YAZARLAR

İLKER GEZİCİ / Kadının sessiz çığlığı

Baba evinden kurtulup, kendi düzenini oluşturma hevesiyle yola çıkan, bu uğurda evliliği kurtuluş olarak gören genç bir kadın, Gülizar. Nişanlısı, yani müstakbel eşinin yanına giderken otobüs yolculuğu sırasında bir taciz yaşar. Cinsel istismara uğramaktan son anda kurtulsa da bu olay ona kapanmayacak yaralar açar. Nişanlısı Emre’nin yanına gittiğinde hayattaki neşesinden eser kalmamıştır artık. Durumu Emre’ye açar. Emre ise beklenenden sakin karşılar durumu. Alışık olmadık şekilde intikam hırsıyla hareket etmez, Gülizar’a destek olur, onun kendini toparlamasında yardım eder. Evlenme arifesindeki Gülizar bu travmatik olayın etkisinden kurtulabilecek midir?

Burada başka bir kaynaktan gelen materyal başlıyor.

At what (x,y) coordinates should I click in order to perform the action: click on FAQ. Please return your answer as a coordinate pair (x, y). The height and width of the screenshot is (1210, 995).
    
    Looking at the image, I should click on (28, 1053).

Hiçbir şey yaşanmamış gibi Emre, Gülizar ile mutlu bir evlilik sürdürmeye cesaret edebilecek midir? Bu sorulara yanıt arıyor Gülizar isimli film. Taciz, tecavüz, cinsel istismar ne yazık ki toplumun kanayan yarası. Bu sadece bize özgü değil, evrensel bir konu. Bu yaraya tuz basan, bunu dert edinen ise bir kadın sinemacı: Belkıs Bayrak. İlk uzun metrajlı filminde Bayrak, oldukça sert bir konuyu ele almış. Ancak, bunu çok naif ve görünmeyen bir yerden anlatmayı tercih etmiş ki filmi benzerlerinden farklı kılan da bu. Taciz sahnelerinin ötesinde kadında bıraktığı travmayı, aile içinde yaşanan kırılmaları bağıra çağıra değil sükunetle olabildiğince minimal halletmeye çalışmış Bayrak. Özellikle şiddetin, tacizin gözümüze sokulduğu dönemde, bundan prim yapmak ya da bu sahneleri köpürterek dikkat çekmek yerine, daha stilize bir çalışmayla olanı vermeyi başarmış.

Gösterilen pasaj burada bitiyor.